SETTING THE BALL IN MOTION - ELIZABETH CADY STANTON
"These were the hasty initiative steps of 'the most momentous reform that had yet been launched on the world-the first organized protest against the injustice which had brooded for ages over the character and destiny of one-half the race.' No words could express our astonishment on finding, a few days afterward, that what seemed to us so timely, so rational, and so sacred, should be a subject for sarcasm and ridicule to the entire press of the nation. With our Declaration of Rights and Resolutions for a text, it seemed as if every man who could wield a pen prepared a homily on 'woman's sphere.' All the journals from Maine to Texas seemed to strive with each other to see which could make our movement appear the most ridiculous. The anti-slavery papers stood by us manfully and so did Frederick Douglass, both in the convention and in his paper, The North Star, but so pronounced was the popular voice against us, in the parlor, press, and pulpit, that most of the ladies who had attended the convention and signed the declaration, one by one, withdrew their names and influence and joined our persecutors. Our friends gave us the cold shoulder and felt themselves disgraced by the whole proceeding.
"If I had had the slightest premonition of all that was to follow that convention, I fear I should not have had the courage to risk it, and I must confess that it was with fear and trembling that I consented to attend another, one month afterward, in Rochester. Fortunately, the first one seemed to have drawn all the fire, and of the second but little was said. But we had set the ball in motion, and now, in quick succession, conventions were held in Ohio, Indiana, Massachusetts, Pennsylvania, and in the City of New York, and have been kept up nearly every year since.
"The most noteworthy of the early conventions were those held in Massachusetts, in which such men as Garrison, Phillips, Channing, Parker, and Emerson took part. It was one of these that first attracted the attention of Mrs. John Stuart Mill, and drew from her pen that able article on 'The Enfranchisement of Woman,' in the Westminster Review of October, 1852.

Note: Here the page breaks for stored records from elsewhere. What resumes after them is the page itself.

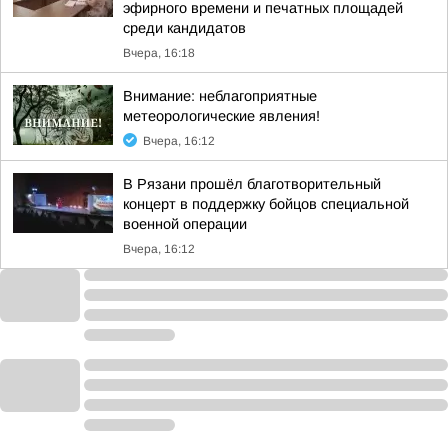
эфирного времени и печатных площадей
среди кандидатов
Вчера, 16:18
Внимание: неблагоприятные
метеорологические явления!
Вчера, 16:12
В Рязани прошёл благотворительный
концерт в поддержку бойцов специальной
военной операции
Вчера, 16:12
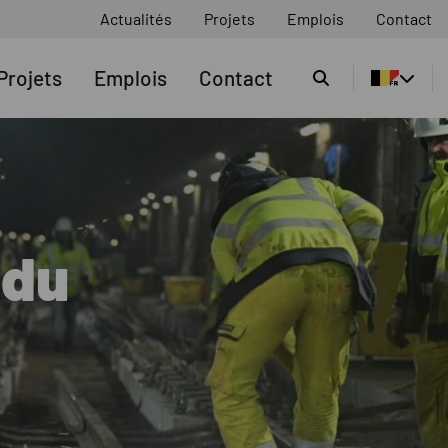
Actualités
Projets
Emplois
Contact
Cherchez
Projets
Emplois
Contact
 du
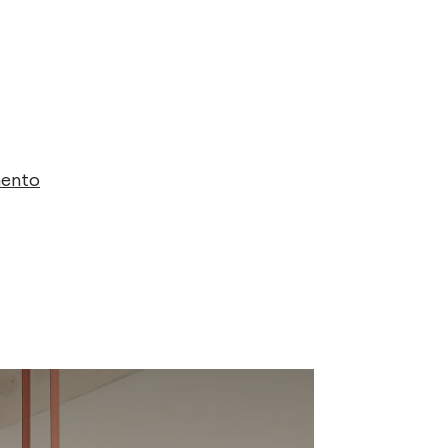
mento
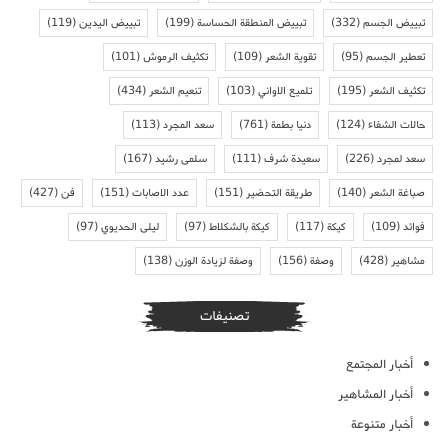
تبييض الجسم
(332)
تبييض المنطقة الحساسة
(199)
تبييض اليدين
(119)
تعطير الجسم
(95)
تقوية الشعر
(109)
تكثيف الرموش
(101)
تكثيف الشعر
(195)
تلميع الاواني
(103)
تنعيم الشعر
(434)
حالات الشفاء
(124)
دنيا بطمة
(761)
سعد المجرد
(113)
سعد لمجرد
(226)
سعيدة شرف
(111)
سلمى رشيد
(167)
صباغة الشعر
(140)
طريقة التحضير
(151)
عدد الاصابات
(151)
فن
(427)
فوائد
(109)
كيكة
(117)
كيكة بالشكلاط
(97)
ليلى الحديوي
(97)
مشاهير
(428)
وصفة
(156)
وصفة لزيادة الوزن
(138)
تصنيفات
أخبار المجتمع
أخبار المشاهير
أخبار متنوعة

"The same year of the convention, the Married Woman's Property Bill, which had given rise to some discussion on woman's rights in New York, had passed the legislature. This encouraged action on the part of women, as the reflection naturally arose that, if the men who make the laws were ready for some onward step, surely the women themselves should express some interest in the legislation. Ernestine L. Rose, Paulina Wright (Davis), and I had spoken before committees of the legislature years before, demanding equal property rights for women. We had circulated petitions for the Married Woman's Property Bill for many years, and so also had the leaders of the Dutch aristocracy, who desired to see their life-long accumulations descend to their daughters and grandchildren rather than pass into the hands of dissipated, thriftless sons-in-law. Judge Hertell, Judge Fine, and Mr. Geddes of Syracuse prepared and championed the several bills, at different times, before the legislature. Hence the demands made in the convention were not entirely new to the reading and thinking public of New York-the first State to take any action on the question. As New York was the first State to put the word "male" in her constitution in 1778, it was fitting that she should be first in more liberal legislation. The effect of the convention on my own mind was most salutary. The discussions had cleared my ideas as to the primal steps to be taken for woman's enfranchisement, and the opportunity of expressing myself fully and freely on a subject I felt so deeply about was a great relief. I think all women who attended the convention felt better for the statement of their wrongs, believing that the first step had been taken to right them."